== Required work ==
When you reach the line containing "دستگیری متهم با" in the data below, reproduce it and every line that follows, exactly and without additions.

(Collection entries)
■ ■ ■
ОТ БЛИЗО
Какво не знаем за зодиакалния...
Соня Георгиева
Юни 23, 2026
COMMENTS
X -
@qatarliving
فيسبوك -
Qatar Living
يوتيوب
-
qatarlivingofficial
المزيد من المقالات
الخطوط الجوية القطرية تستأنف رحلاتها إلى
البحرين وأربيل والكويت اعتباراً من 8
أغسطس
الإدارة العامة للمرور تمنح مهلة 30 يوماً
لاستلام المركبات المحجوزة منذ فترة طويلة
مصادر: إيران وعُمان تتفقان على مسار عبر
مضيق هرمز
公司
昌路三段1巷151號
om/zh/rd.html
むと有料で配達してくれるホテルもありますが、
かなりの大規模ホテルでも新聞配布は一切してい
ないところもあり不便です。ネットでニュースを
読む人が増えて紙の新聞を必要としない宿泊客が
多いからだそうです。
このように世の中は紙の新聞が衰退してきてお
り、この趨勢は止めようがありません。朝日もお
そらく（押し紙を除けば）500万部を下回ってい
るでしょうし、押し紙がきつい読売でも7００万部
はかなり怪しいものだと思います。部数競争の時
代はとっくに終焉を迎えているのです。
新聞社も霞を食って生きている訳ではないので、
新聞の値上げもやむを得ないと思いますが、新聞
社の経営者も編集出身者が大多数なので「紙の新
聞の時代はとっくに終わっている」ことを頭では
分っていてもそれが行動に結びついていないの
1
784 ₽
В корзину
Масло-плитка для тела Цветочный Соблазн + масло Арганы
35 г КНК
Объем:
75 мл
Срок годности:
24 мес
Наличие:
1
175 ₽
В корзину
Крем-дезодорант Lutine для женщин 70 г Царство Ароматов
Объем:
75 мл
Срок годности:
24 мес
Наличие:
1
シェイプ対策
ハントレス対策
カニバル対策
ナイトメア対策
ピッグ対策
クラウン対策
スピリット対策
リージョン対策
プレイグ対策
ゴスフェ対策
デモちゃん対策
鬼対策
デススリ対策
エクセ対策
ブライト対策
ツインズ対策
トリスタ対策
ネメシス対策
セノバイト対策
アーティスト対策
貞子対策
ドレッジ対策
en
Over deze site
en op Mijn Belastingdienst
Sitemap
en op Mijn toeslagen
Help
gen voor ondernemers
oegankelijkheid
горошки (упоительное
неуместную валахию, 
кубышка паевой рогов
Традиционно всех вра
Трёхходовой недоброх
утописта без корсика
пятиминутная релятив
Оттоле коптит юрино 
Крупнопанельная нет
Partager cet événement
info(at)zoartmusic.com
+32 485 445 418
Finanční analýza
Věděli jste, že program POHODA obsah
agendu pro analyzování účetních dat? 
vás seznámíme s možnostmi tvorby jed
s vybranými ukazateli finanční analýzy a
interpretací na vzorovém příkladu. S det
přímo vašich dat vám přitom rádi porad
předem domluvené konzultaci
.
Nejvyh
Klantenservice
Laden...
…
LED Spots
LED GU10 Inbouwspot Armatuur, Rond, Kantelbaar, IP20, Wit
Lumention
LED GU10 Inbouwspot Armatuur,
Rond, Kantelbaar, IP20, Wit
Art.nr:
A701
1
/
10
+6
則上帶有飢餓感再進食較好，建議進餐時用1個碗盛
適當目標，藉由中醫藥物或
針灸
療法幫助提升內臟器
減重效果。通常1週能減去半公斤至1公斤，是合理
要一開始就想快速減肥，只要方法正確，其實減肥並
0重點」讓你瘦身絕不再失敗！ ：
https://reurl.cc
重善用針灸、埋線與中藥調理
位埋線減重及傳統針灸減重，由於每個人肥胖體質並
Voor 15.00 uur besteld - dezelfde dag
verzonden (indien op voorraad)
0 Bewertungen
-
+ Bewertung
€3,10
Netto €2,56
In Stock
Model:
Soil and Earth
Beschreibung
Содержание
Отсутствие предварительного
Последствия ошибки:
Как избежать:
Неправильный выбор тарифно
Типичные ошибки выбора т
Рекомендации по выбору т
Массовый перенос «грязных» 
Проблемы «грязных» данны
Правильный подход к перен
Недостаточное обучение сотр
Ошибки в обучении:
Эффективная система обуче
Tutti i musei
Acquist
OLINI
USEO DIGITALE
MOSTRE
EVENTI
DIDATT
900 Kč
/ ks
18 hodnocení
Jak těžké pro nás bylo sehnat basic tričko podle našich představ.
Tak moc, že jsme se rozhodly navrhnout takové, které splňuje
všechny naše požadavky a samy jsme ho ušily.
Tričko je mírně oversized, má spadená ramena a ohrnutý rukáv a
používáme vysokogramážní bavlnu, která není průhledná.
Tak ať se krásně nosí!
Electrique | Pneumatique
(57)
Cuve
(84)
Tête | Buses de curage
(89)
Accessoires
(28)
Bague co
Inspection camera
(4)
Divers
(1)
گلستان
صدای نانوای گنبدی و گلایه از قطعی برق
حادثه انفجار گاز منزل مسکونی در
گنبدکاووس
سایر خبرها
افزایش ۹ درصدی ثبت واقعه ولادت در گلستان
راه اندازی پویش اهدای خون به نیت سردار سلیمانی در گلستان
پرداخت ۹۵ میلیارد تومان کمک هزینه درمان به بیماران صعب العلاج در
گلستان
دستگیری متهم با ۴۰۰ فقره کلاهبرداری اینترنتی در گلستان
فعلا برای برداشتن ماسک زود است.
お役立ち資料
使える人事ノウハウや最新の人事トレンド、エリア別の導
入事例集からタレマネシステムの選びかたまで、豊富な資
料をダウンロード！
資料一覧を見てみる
■ ■ ■
== Exercise output ==
دستگیری متهم با ۴۰۰ فقره کلاهبرداری اینترنتی در گلستان
فعلا برای برداشتن ماسک زود است.
お役立ち資料
使える人事ノウハウや最新の人事トレンド、エリア別の導
入事例集からタレマネシステムの選びかたまで、豊富な資
料をダウンロード！
資料一覧を見てみる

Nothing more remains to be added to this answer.